++++ Dataset extract

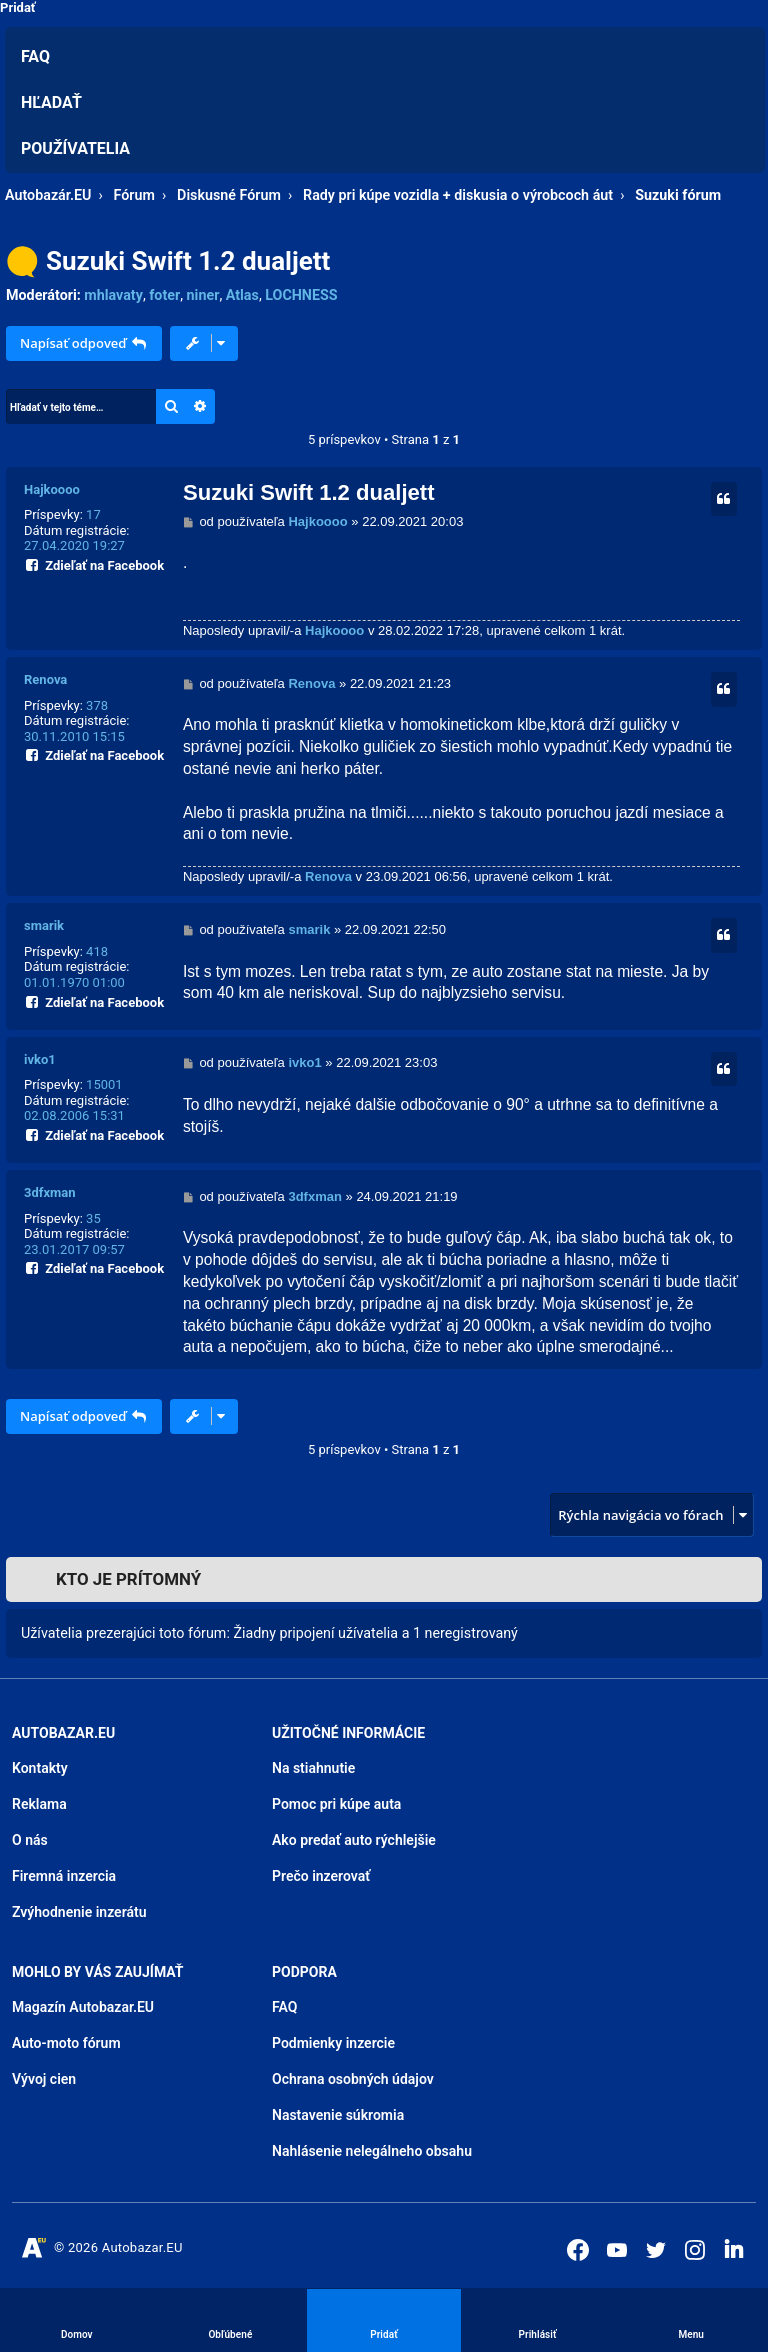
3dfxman (50, 1192)
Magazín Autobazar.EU (83, 2007)
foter (164, 295)
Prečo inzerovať (321, 1876)
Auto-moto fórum (66, 2043)
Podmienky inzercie (333, 2043)
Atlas (242, 295)
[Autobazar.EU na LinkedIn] (734, 2248)
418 (97, 951)
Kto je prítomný (128, 1579)
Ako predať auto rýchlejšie (354, 1840)
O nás (30, 1840)
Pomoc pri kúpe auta (336, 1804)
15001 (104, 1084)
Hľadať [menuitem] (51, 102)
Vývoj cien (44, 2079)
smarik (44, 925)
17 (93, 514)
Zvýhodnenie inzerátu (79, 1912)
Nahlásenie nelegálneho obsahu (372, 2151)
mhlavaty (113, 295)
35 (93, 1218)
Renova (45, 679)
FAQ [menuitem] (35, 56)
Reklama (39, 1804)
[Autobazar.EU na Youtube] (617, 2250)
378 (97, 705)
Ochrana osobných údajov (353, 2079)
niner (203, 295)
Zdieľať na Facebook (94, 563)
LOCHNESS (301, 295)
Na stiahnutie (313, 1768)
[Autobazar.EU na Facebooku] (578, 2250)
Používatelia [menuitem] (75, 148)
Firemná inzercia (64, 1876)
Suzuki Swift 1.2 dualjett (188, 261)
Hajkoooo (52, 489)
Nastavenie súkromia (338, 2115)
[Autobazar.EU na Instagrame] (695, 2250)
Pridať (18, 7)
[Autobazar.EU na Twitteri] (656, 2250)
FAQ (284, 2007)
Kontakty (40, 1768)
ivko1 (40, 1059)
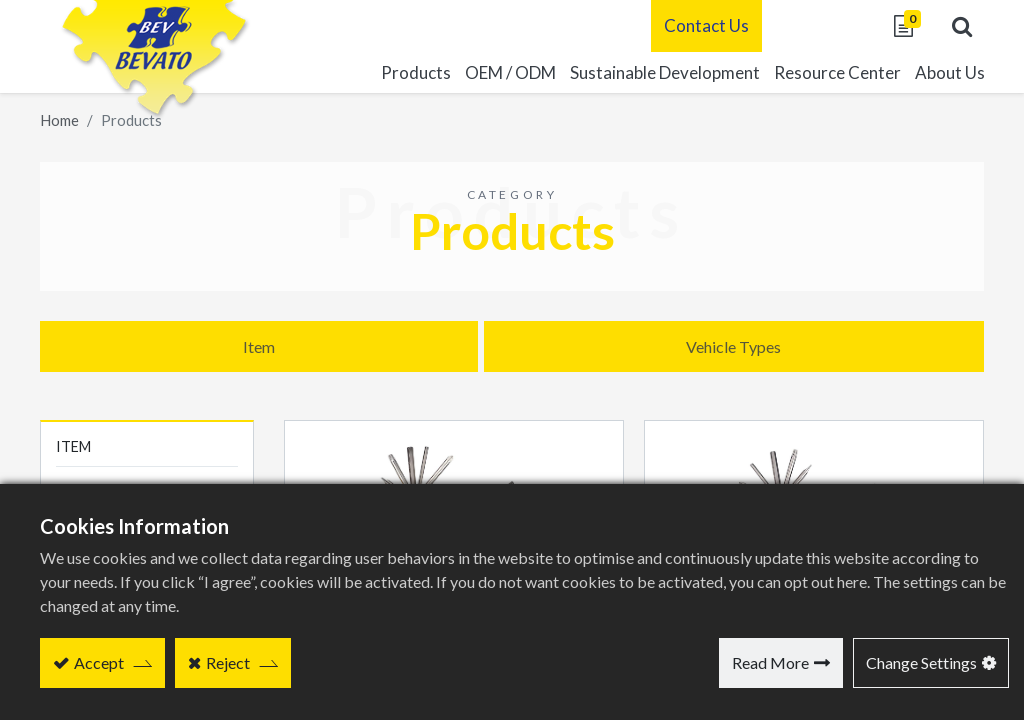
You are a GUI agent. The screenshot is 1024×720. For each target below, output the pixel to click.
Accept (99, 662)
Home (59, 120)
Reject (228, 662)
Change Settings (921, 662)
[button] (954, 26)
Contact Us (698, 25)
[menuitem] (657, 73)
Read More (770, 662)
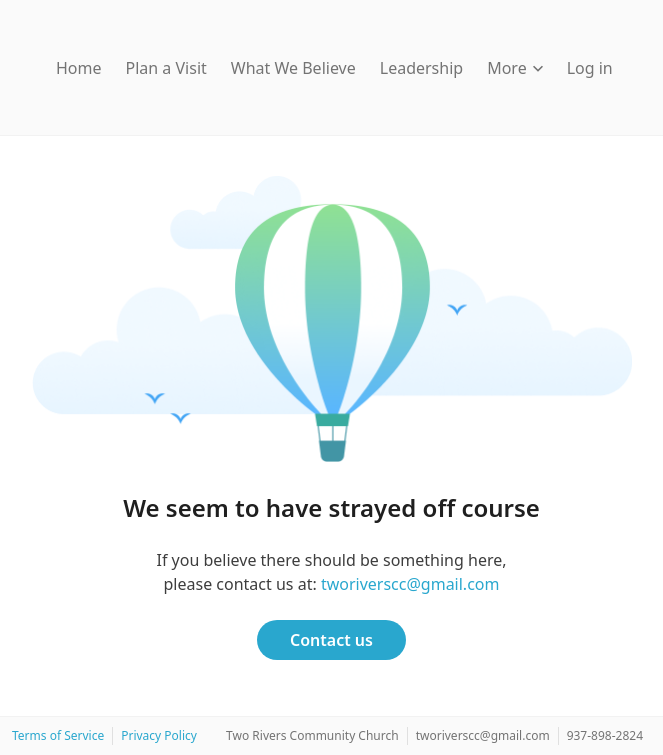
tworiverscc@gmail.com (410, 584)
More (515, 68)
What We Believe (293, 68)
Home (79, 68)
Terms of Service (58, 735)
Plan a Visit (166, 68)
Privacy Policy (159, 735)
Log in (590, 68)
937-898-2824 (605, 735)
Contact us (331, 640)
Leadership (421, 68)
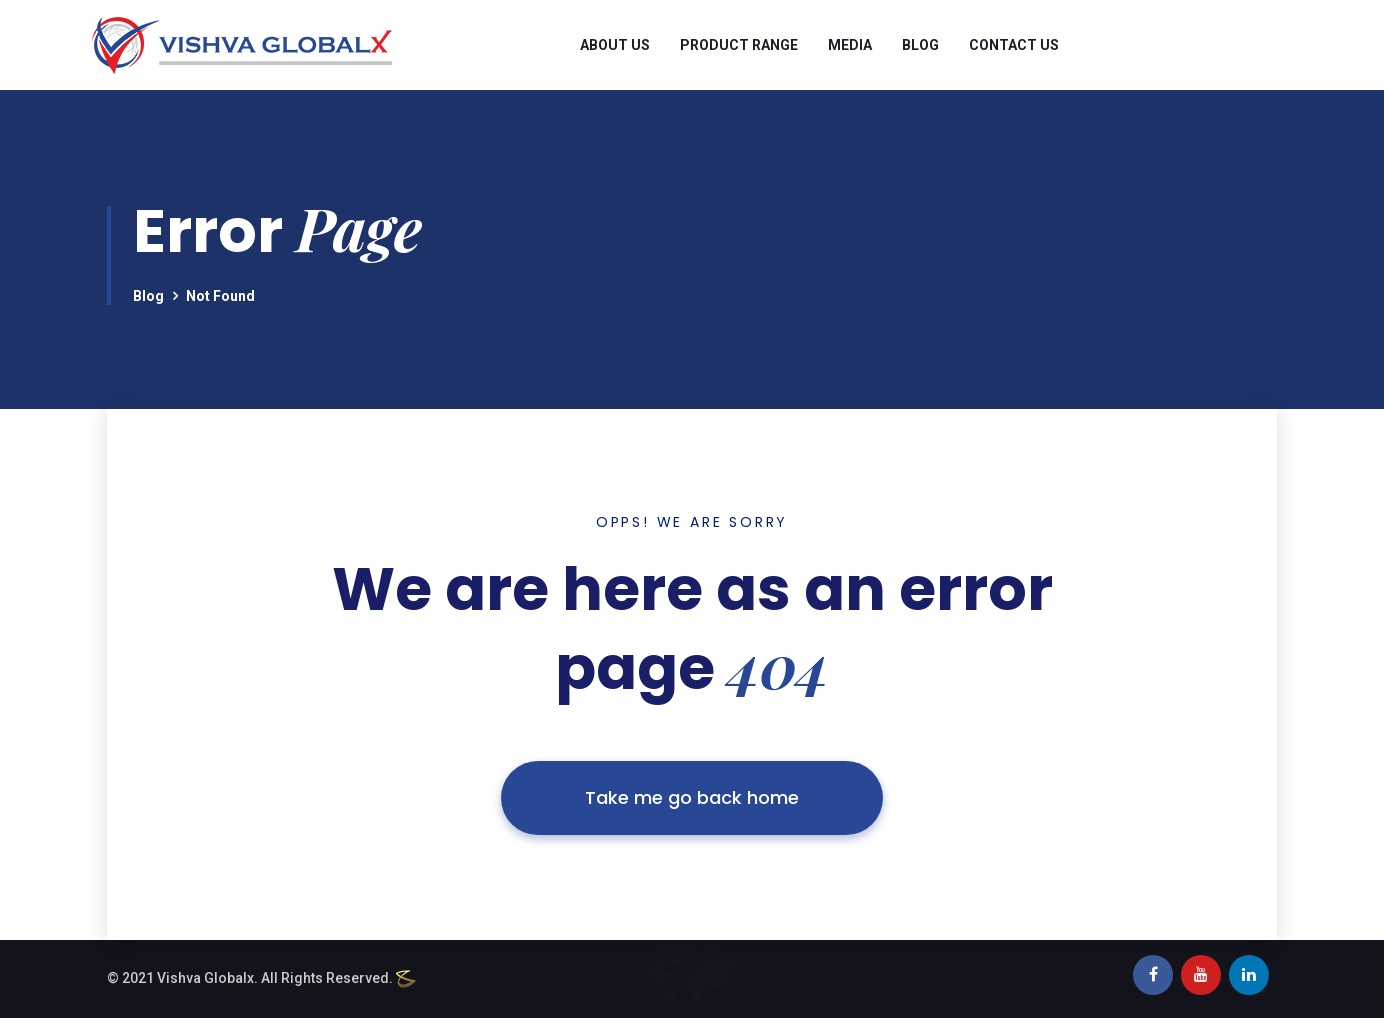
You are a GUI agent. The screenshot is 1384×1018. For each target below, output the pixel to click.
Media (850, 45)
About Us (615, 45)
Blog (920, 45)
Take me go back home (692, 797)
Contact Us (1014, 45)
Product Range (739, 45)
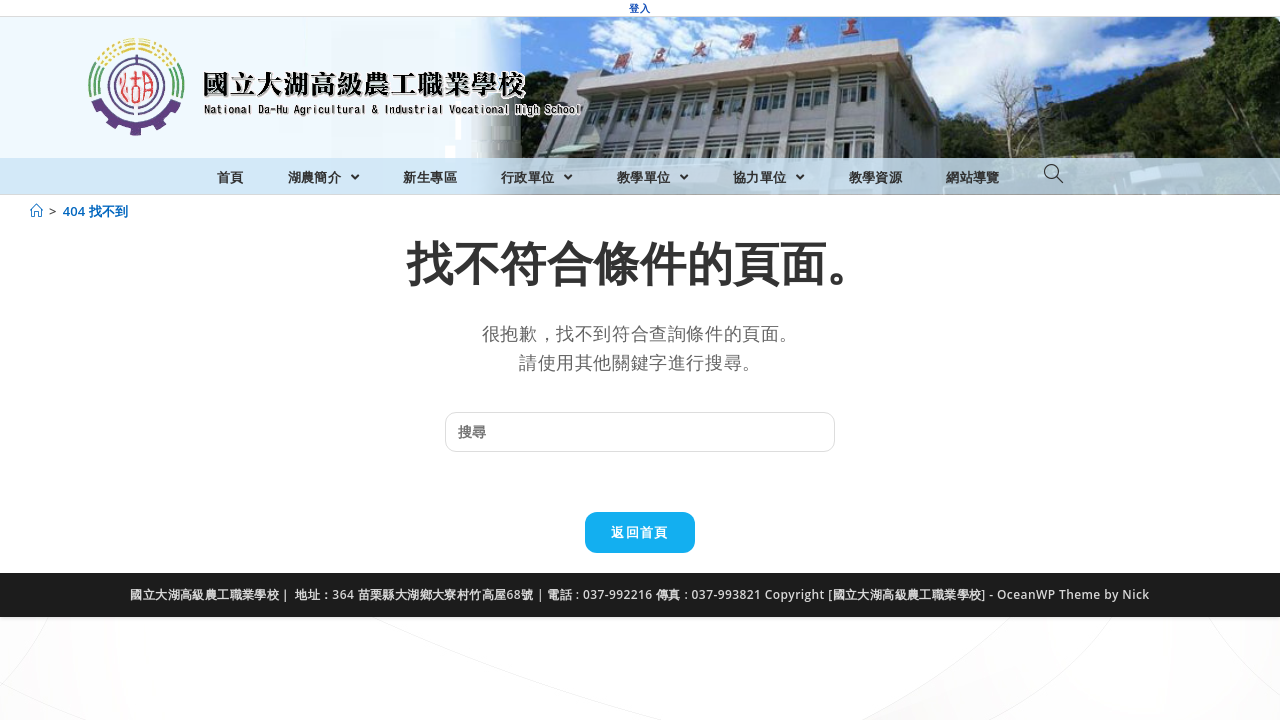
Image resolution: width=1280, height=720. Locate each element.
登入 (639, 8)
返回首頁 (639, 532)
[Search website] (1053, 175)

++++++++

• Required action:
Exclude the pictures, then retype every record exactly.

• Response:
3dfxman (50, 1192)
Magazín Autobazar.EU (83, 2007)
foter (164, 295)
Prečo inzerovať (321, 1876)
Auto-moto fórum (66, 2043)
Podmienky inzercie (333, 2043)
Atlas (242, 295)
[Autobazar.EU na LinkedIn] (734, 2248)
418 (97, 951)
Kto je prítomný (128, 1579)
Ako predať auto rýchlejšie (354, 1840)
O nás (30, 1840)
Pomoc pri kúpe auta (336, 1804)
15001 (104, 1084)
Hľadať [menuitem] (51, 102)
Vývoj cien (44, 2079)
smarik (44, 925)
17 (93, 514)
Zvýhodnenie inzerátu (79, 1912)
Nahlásenie nelegálneho obsahu (372, 2151)
mhlavaty (113, 295)
35 (93, 1218)
Renova (45, 679)
FAQ [menuitem] (35, 56)
Reklama (39, 1804)
[Autobazar.EU na Youtube] (617, 2250)
378 (97, 705)
Ochrana osobných údajov (353, 2079)
niner (203, 295)
Zdieľať na Facebook (94, 563)
LOCHNESS (301, 295)
Na stiahnutie (313, 1768)
[Autobazar.EU na Facebooku] (578, 2250)
Používatelia [menuitem] (75, 148)
Firemná inzercia (64, 1876)
Suzuki Swift 1.2 dualjett (188, 261)
Hajkoooo (52, 489)
Nastavenie súkromia (338, 2115)
[Autobazar.EU na Instagrame] (695, 2250)
Pridať (18, 7)
[Autobazar.EU na Twitteri] (656, 2250)
FAQ (284, 2007)
Kontakty (40, 1768)
ivko1 (40, 1059)
You are a GUI agent. The screenshot is 1024×720. For each target below, output the pixel to click.
Accept (99, 662)
Home (59, 120)
Reject (228, 662)
Change Settings (921, 662)
[button] (954, 26)
Contact Us (698, 25)
[menuitem] (657, 73)
Read More (770, 662)
tworiverscc@gmail.com (410, 584)
More (515, 68)
What We Believe (293, 68)
Home (79, 68)
Terms of Service (58, 735)
Plan a Visit (166, 68)
Privacy Policy (159, 735)
Log in (590, 68)
937-898-2824 (605, 735)
Contact us (331, 640)
Leadership (421, 68)
You are a GUI agent. The screenshot is 1384×1018. For each target below, output the pixel to click.
Media (850, 45)
About Us (615, 45)
Blog (920, 45)
Take me go back home (692, 797)
Contact Us (1014, 45)
Product Range (739, 45)
Image resolution: width=1280, height=720. Locate each element.
登入 (639, 8)
返回首頁 (639, 532)
[Search website] (1053, 175)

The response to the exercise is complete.